BALIKPAPAN – Seorang pengusaha di Kota Samarinda, Irma Suryani mendatangi Makopolda Kaltim untuk memenuhi panggilan sebagai saksi atas kasus dugaan penggelapan surat-surat berharga milik rekan bisnisnya berinisial NU, pada Rabu (7/8).
Irma Suryani yang tiba di Makopolda Kaltim sekitar pukul 10.45 Wita didampingi oleh Kuasa Hukumnya, Jumintar Napitupulu langsung menuju ruang penyidik Ditkrimum Polda Kaltim. Dan setelah lebih kurang 2 jam dilakukan pemeriksaan, Irma keluar meninggalkan ruang penyidik.
Kuasa Hukum Irma Suryani, Jumintar Napitupulu, SH dari Kantor Hukum ROMA D. H. PASARIBU, SH.,MH & REKAN mengatakan, dalam pemeriksaan sebagai saksi ini kliennya dicecar dengan 21 pertanyaan. Namun, semuanya di jawab dengan tegas dan lugas.

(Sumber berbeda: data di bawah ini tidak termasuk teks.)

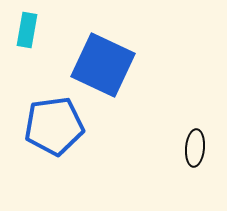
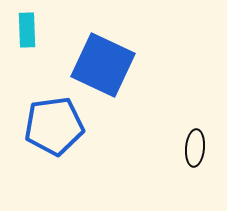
cyan rectangle: rotated 12 degrees counterclockwise
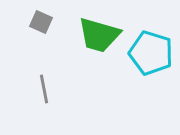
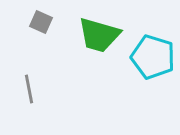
cyan pentagon: moved 2 px right, 4 px down
gray line: moved 15 px left
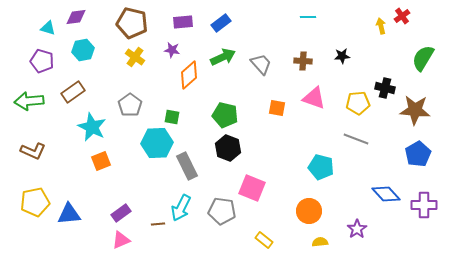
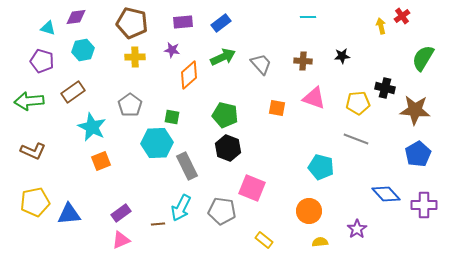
yellow cross at (135, 57): rotated 36 degrees counterclockwise
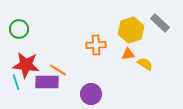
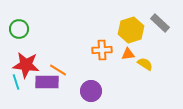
orange cross: moved 6 px right, 5 px down
purple circle: moved 3 px up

“Ini adalah laporan tandingan ke klien kami, yang dimana dulu klien kami telah melaporkan lebih dulu NU atas dugaan cek kosong namun sudah di SP3 dengan alasan bukan merupakan tindak pidana cek kosong yang sampai saat ini SP3-nya tidak pernah diserahkan turunannya kepada kami selaku pelapor,” ujarnya.
Yang membuatnheran pihaknya, justru laporan dari NU dengan tuduhan Pasal 368 dan Pasal 369 KUHP terus berjalan sampai saat ini. Kendati sangat jelas bahwa laporan itu timbul sebagai akibat dari laporan cek kosong.

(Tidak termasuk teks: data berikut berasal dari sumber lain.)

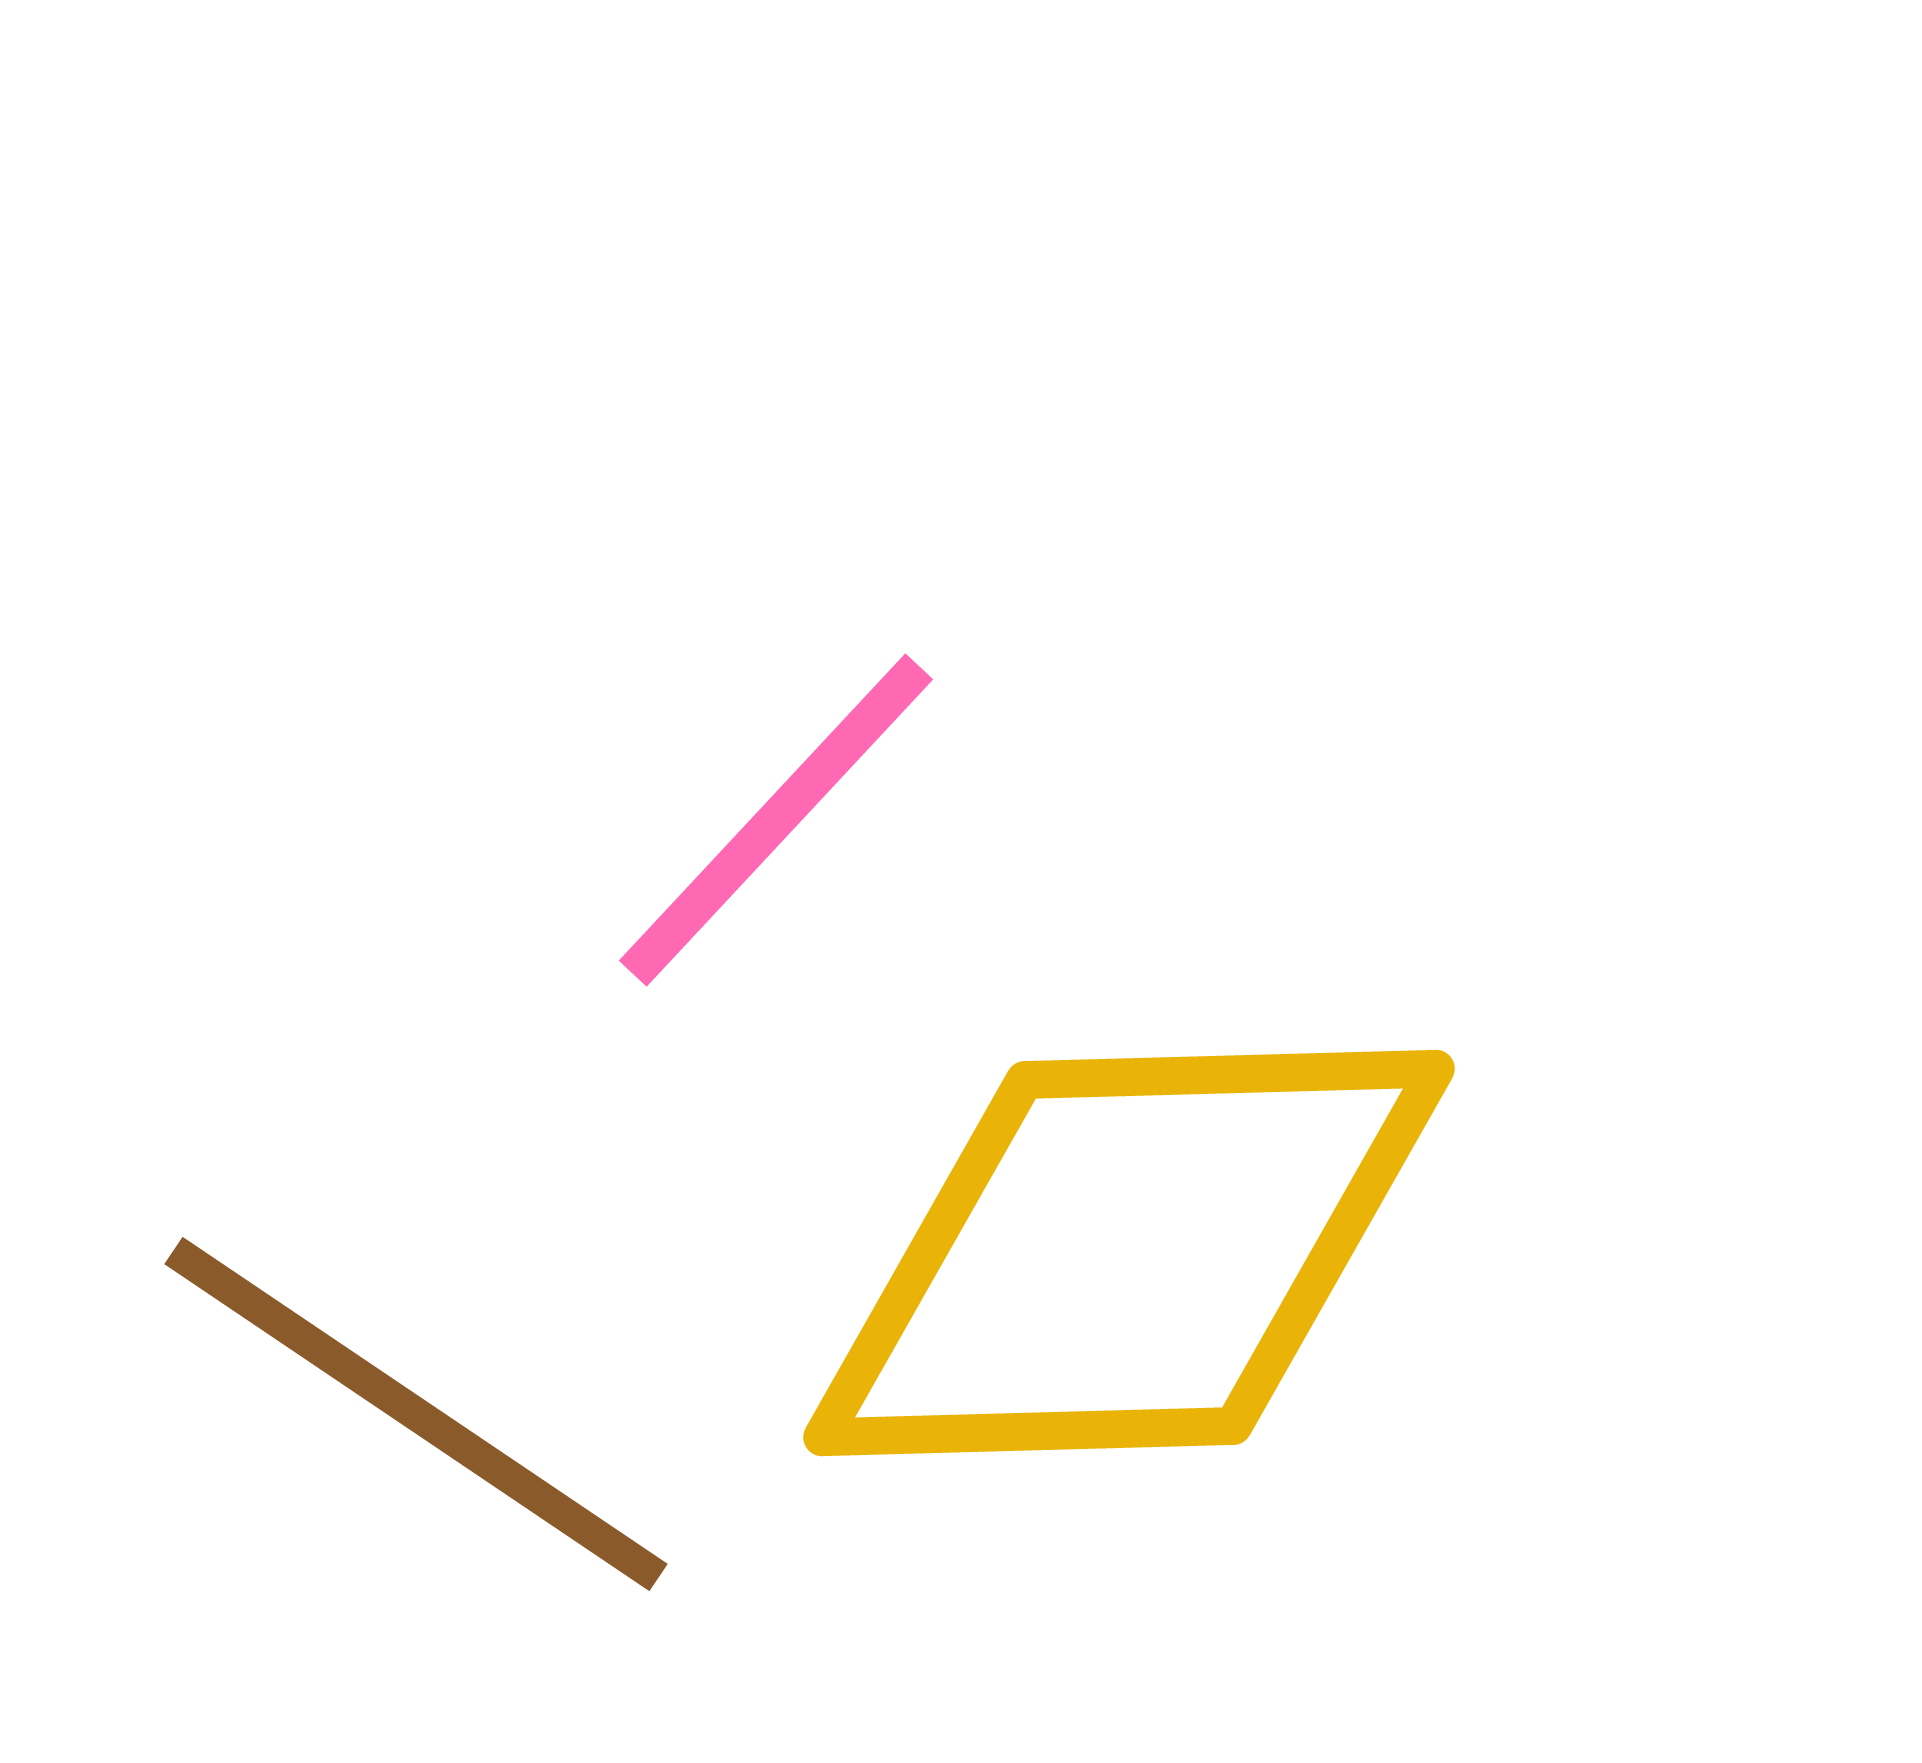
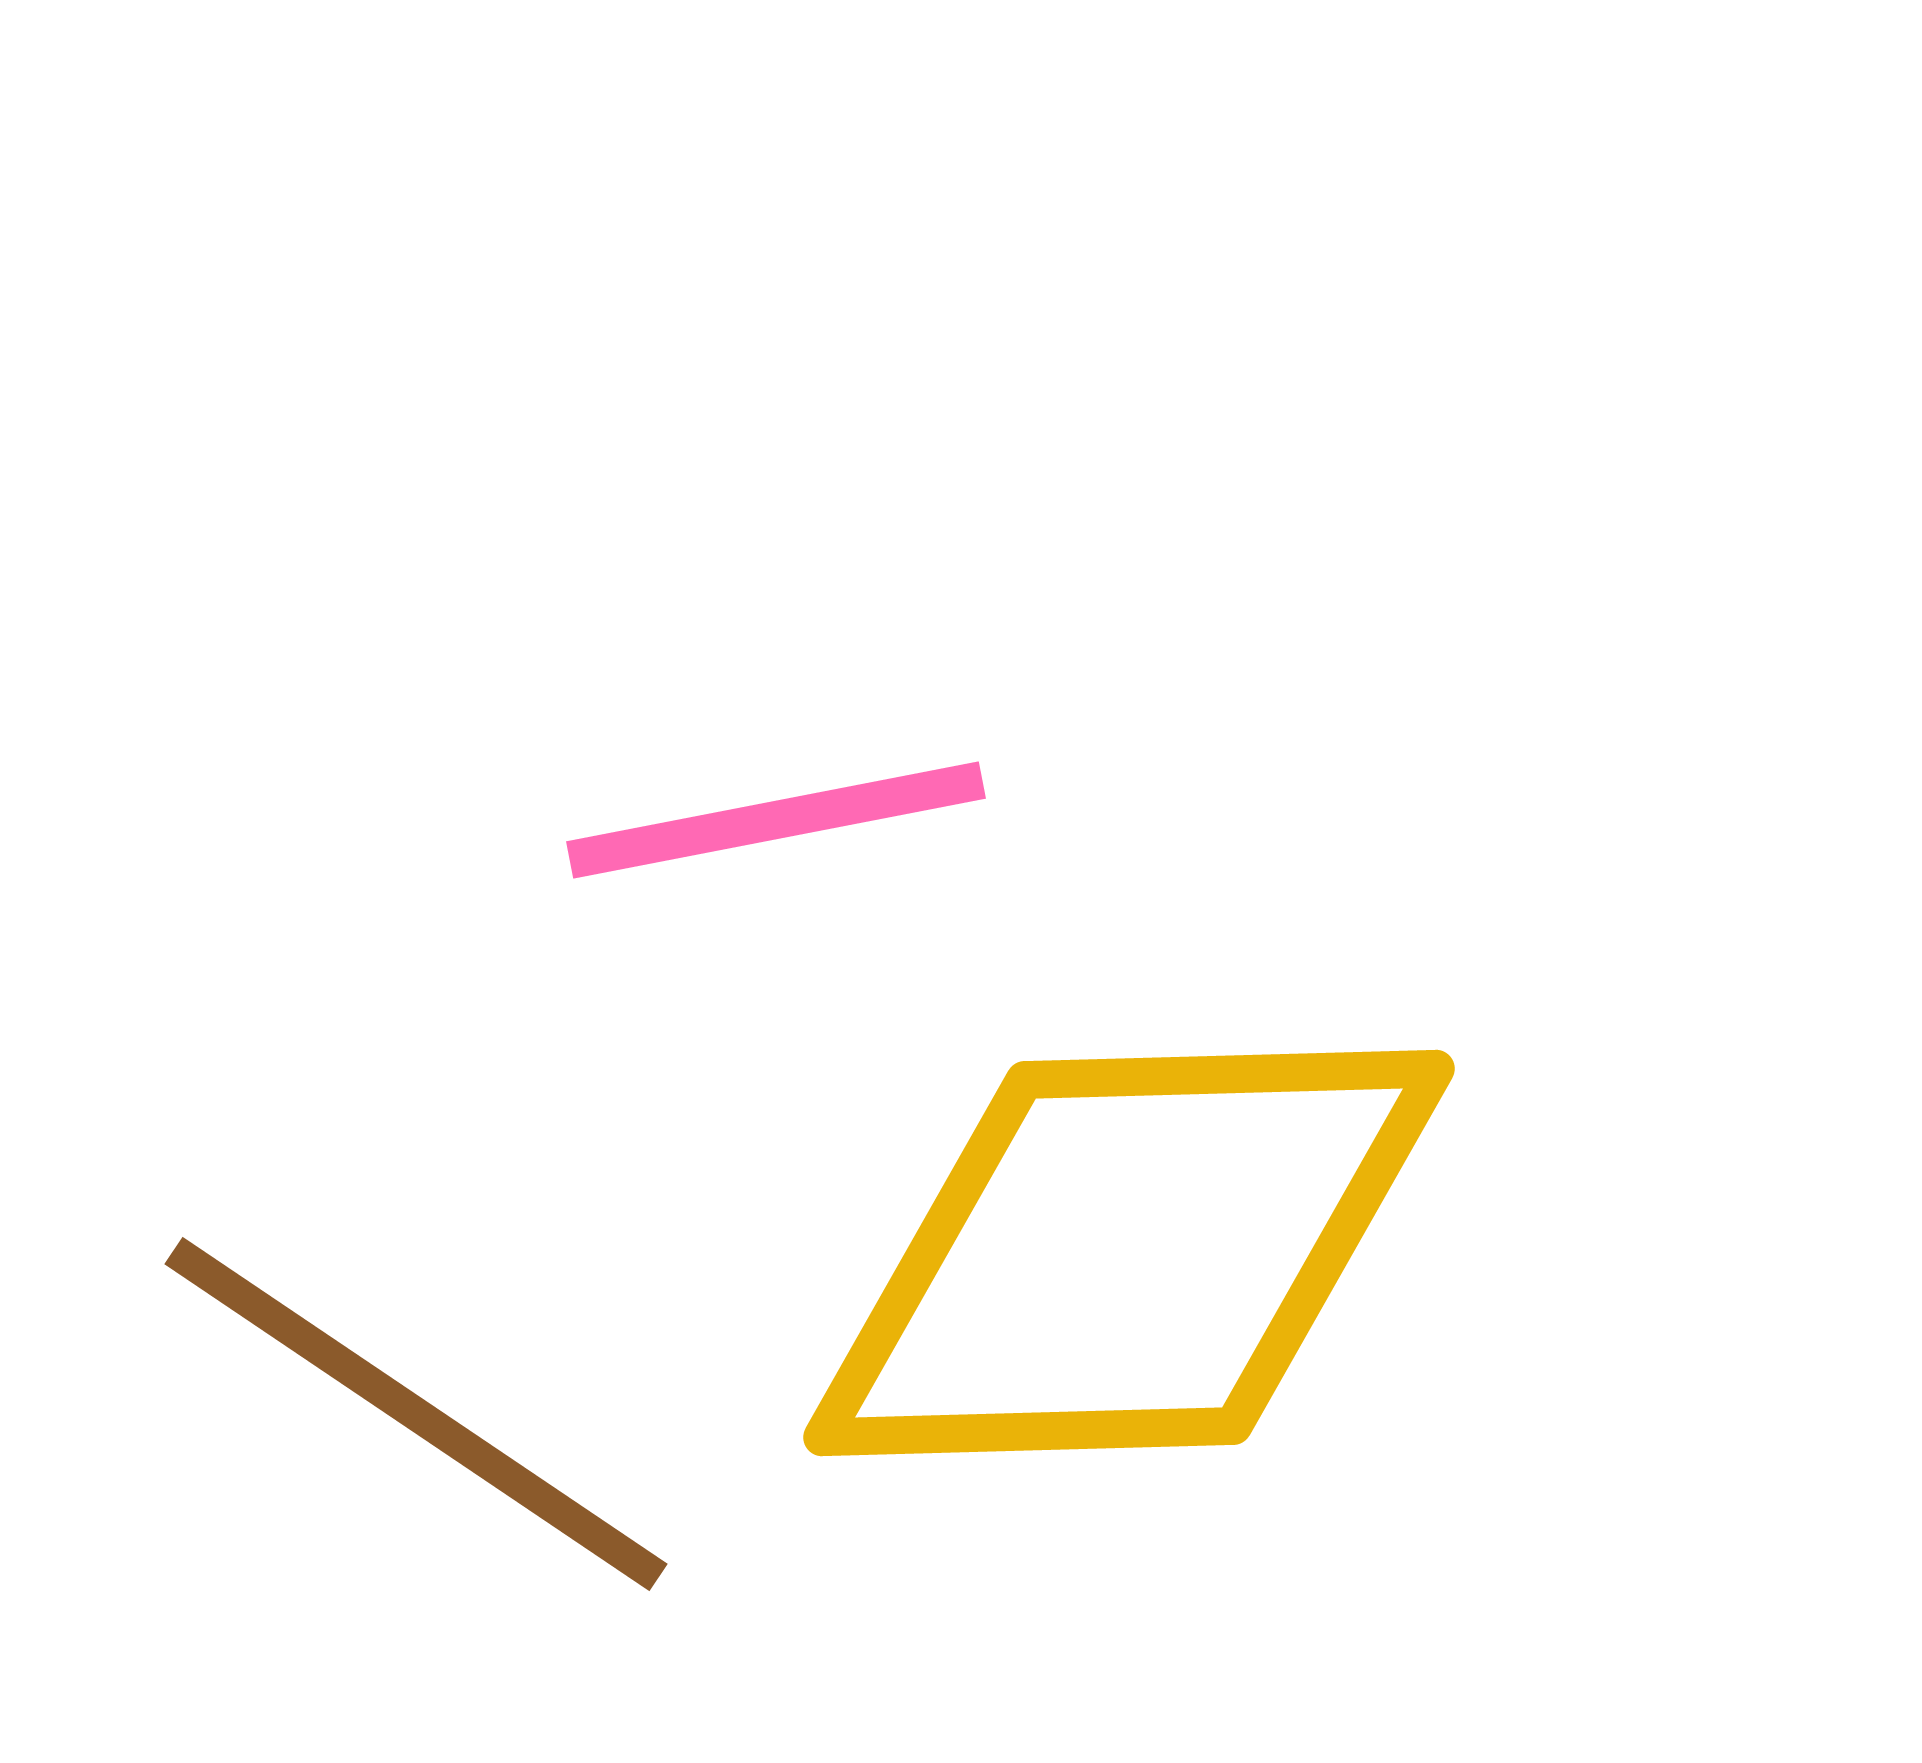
pink line: rotated 36 degrees clockwise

Lebih lanjut Jumintar Napitupulu menjelaskan, dalam kasus ini telah terjadi pengalihan penanganan kasus. Dimana semula kasus ini ditanganin bagian Kamneg (Keamanan Negara) namun kini dialihkan ke Jatanras Ditkrimum Polda Kaltim termasuk dengan Surat Perintah Penyidik (Sprindik) yang baru.
“Kami berharap ada transparansi dalam kasus ini. Jangan sampai ada titipan, apalagi ada informasi 3 orang Mabes Polri sampai turun ke Polda Kaltim perihal kasus ini,” jelasnya.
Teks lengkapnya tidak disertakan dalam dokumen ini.